9. Atemschutzvorrichtung nach einem der vorhergehenden Ansprüche, dadurch gekennzeichnet, dass durch das Steuerungsmodul ein optisches und oder akustisches Signal aktivierbar ist,
wenn die Personen-Erkennungsvorrichtung die Anwesenheit einer Person in der Umgebung
des Anwenders, insbesondere wenn diese Person einen vorher definierten Mindestabstand
unterschreitet, erkennt.
10. Atemschutzvorrichtung nach einem der vorhergehenden Ansprüche, dadurch gekennzeichnet, dass die Luftfördereinrichtung, nämlich ein batterie- oder akkubetriebenes Gebläse oder
ein Druckluftbehälter, insbesondere mit einem Filtersystem für Umgebungsluft, in einem
Rucksack angeordnet ist.
11. Verfahren zum Betreiben einer Atemschutzvorrichtung mit einer Lufteintrittsöffnung,
einer Luftfördereinrichtung, nämlich einem batterie- oder akkubetriebenem Gebläse
oder einem Druckluftbehälter, insbesondere mit einem Filtersystem für Umgebungsluft,
mit einem Steuerungsmodul für die Steuerung eines Luftstroms aus der Luftfördereinrichtung,
durch welche der Luftstrom durch mind. eine Luftaustrittsöffnung ausgeblasen wird,
welche Luftaustrittsöffnung an einer Haltevorrichtung angebracht wird, welche Haltevorrichtung
mit einem Kopfhalter am Kopf eines Anwenders befestigt wird dadurch gekennzeichnet, dass ein über die Luftaustrittsöffnung erzeugter Luftvorhang dem Gesicht des Anwenders
im wesentlichen vertikal nach unten strömt und das Gesicht von der Umgebung abschirmt
und dass eine an das Steuerungsmodul angeschlossene Personen-Erkennungsvorrichtung,
insbesondere eine Kamera, bei Anwesenheit mindestens einer Person in der Umgebung
des Anwenders, insbesondere in einem vorher definierten Bereich um den Anwender herum,
die Atemschutzvorrichtung eingeschaltet wird.
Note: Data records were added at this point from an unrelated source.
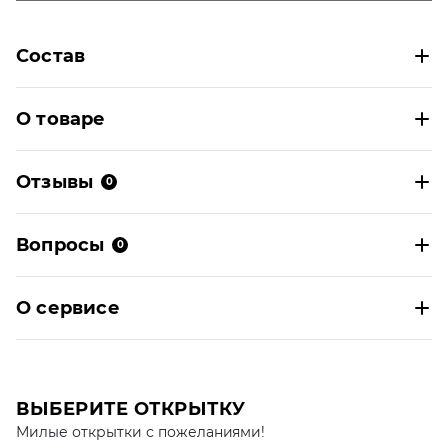
Состав
О товаре
Отзывы
0
Вопросы
0
О сервисе
ВЫБЕРИТЕ ОТКРЫТКУ
Милые открытки с пожеланиями!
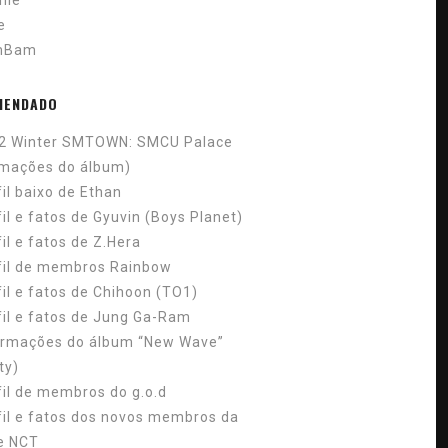
nle
ie
mBam
MENDADO
2 Winter SMTOWN: SMCU Palace
rmações do álbum)
fil baixo de Ethan
il e fatos de Gyuvin (Boys Planet)
il e fatos de Z.Hera
fil de membros Rainbow
fil e fatos de Chihoon (TO1)
fil e fatos de Jung Ga-Ram
ormações do álbum “New Wave”
ty)
fil de membros do g.o.d
fil e fatos dos novos membros da
e NCT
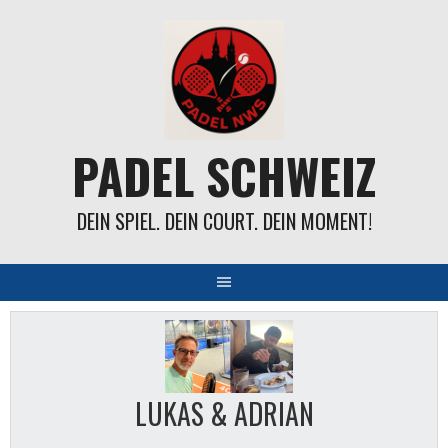
Springe
zum
Inhalt
PADEL SCHWEIZ
DEIN SPIEL. DEIN COURT. DEIN MOMENT!
LUKAS & ADRIAN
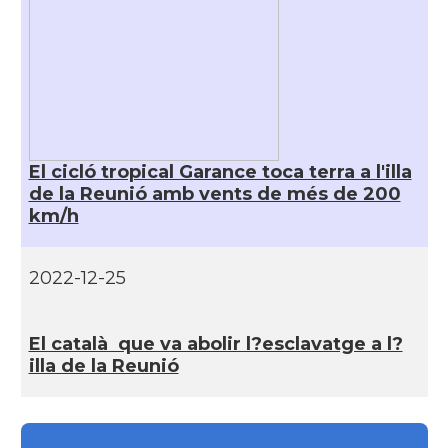
El cicló tropical Garance toca terra a l'illa
de la Reunió amb vents de més de 200
km/h
2022-12-25
El català que va abolir l?esclavatge a l?
illa de la Reunió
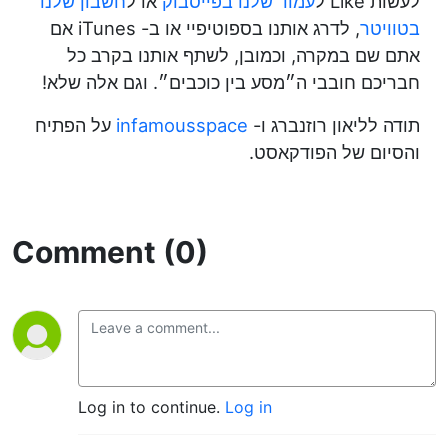
לעשות Like ל
עמוד שלנו בפייסבוק
או ל
חשבון שלנו
בטוויטר
, לדרג אותנו בספוטיפיי או ב- iTunes אם
אתם שם במקרה, וכמובן, לשתף אותנו בקרב כל
חבריכם חובבי ה״מסע בין כוכבים״. וגם אלה שלא!
תודה לליאון רוזנברג ו-
infamousspace
על הפתיח
והסיום של הפודקאסט.
Comment (0)
Log in to continue.
Log in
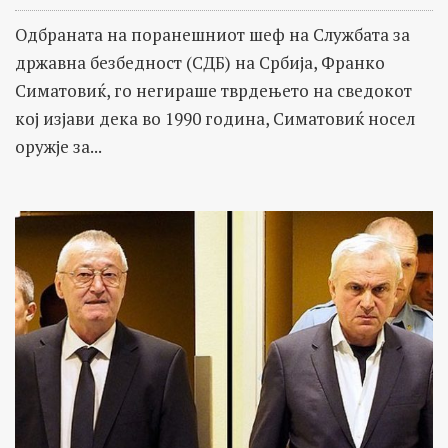
Одбраната на поранешниот шеф на Службата за
државна безбедност (СДБ) на Србија, Франко
Симатовиќ, го негираше тврдењето на сведокот
кој изјави дека во 1990 година, Симатовиќ носел
оружје за...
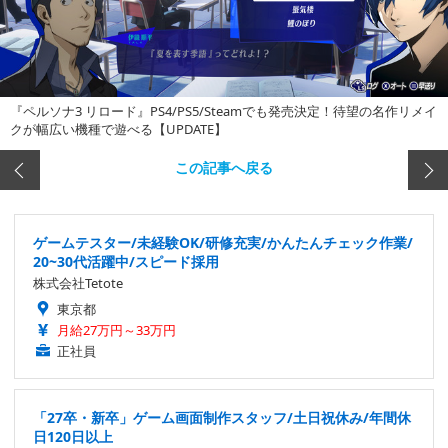
『ペルソナ3 リロード』PS4/PS5/Steamでも発売決定！待望の名作リメイ
クが幅広い機種で遊べる【UPDATE】
この記事へ戻る
ゲームテスター/未経験OK/研修充実/かんたんチェック作業/
20~30代活躍中/スピード採用
株式会社Tetote
東京都
月給27万円～33万円
正社員
「27卒・新卒」ゲーム画面制作スタッフ/土日祝休み/年間休
日120日以上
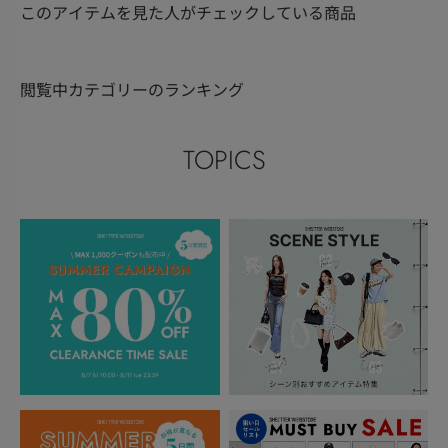
このアイテムを見た人がチェックしている商品
閲覧中カテゴリーのランキング
TOPICS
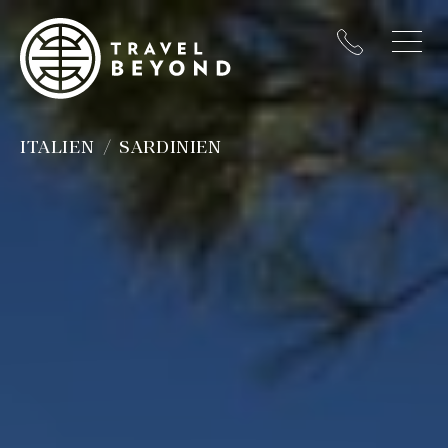
ITALIEN
SARDINIEN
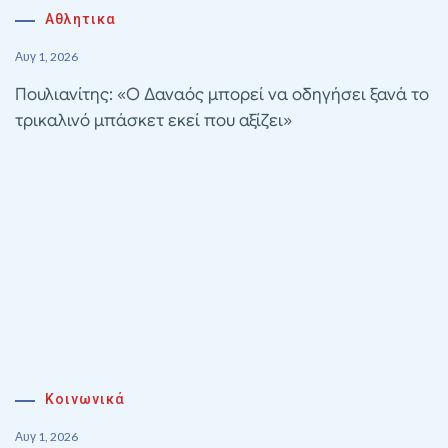
Αθλητικα
Αυγ 1, 2026
Πουλιανίτης: «Ο Δαναός μπορεί να οδηγήσει ξανά το
τρικαλινό μπάσκετ εκεί που αξίζει»
Κοινωνικά
Αυγ 1, 2026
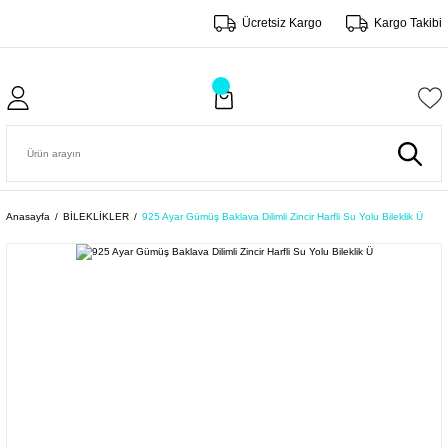
Ücretsiz Kargo
Kargo Takibi
Anasayfa
BİLEKLİKLER
925 Ayar Gümüş Baklava Dilimli Zincir Harfli Su Yolu Bileklik Ü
12. Verfahren nach Anspruch 11, dadurch gekennzeichnet, dass bei Erkennen der Abwesenheit vom Personen in der Umgebung des Anwenders, insbesondere
in einem vorher definierten Gefahrenbereich, die Atemschutzvorrichtung automatisch
abschaltet wird.
13. Verfahren nach einem der Ansprüche 11 oder 12, dadurch gekennzeichnet, dass durch den Luftvorhang der Augen-, Mund- und Nasenbereich abgeschirmt wird, indem
sich der Luftvorhang vollflächig mit einer im Wesentlichen laminaren Strömung nach
unten vor diesem Bereich erstreckt., insbesondere vollständig durch den Luftvorhang
abgeschirmt wird.
14. Verfahren nach einem der Ansprüche 11, 12 oder 13, dadurch gekennzeichnet, dass die Haltevorrichtung mit den Luftaustrittsöffnungen am oberen Teil des Gesichtes,
insbesondere oberhalb des Mund-/Nasenbereichs, besonders bevorzugt oberhalb des Augen-/Mund-/Nasenbereichs,
und an der Stirn des Anwenders angeordnet und mit dem Kopfhalter befestigt wird, und
dass die eingeleitete Strömung, insbesondere der im Wesentlichen vertikale Luftvorhang,
vor dem Mund-/Nasenbereiches, die natürliche Fallkurve von ausgeatmeten Tröpfchen
steiler abwärts drängt.
15. Verfahren nach einem der Ansprüche 11 bis 14, dadurch gekennzeichnet, dass bei Erkennen der Anwesenheit mindestens einer Person in der Umgebung des Anwenders,
insbesondere in einem vorher definierten Bereich in der Nähe des Anwenders, das Steuerungsmodul
festlegt, dass die Atemschutzvorrichtung und der von ihr erzeugte Luftvorhang manuell
nicht mehr abgeschaltet werden kann.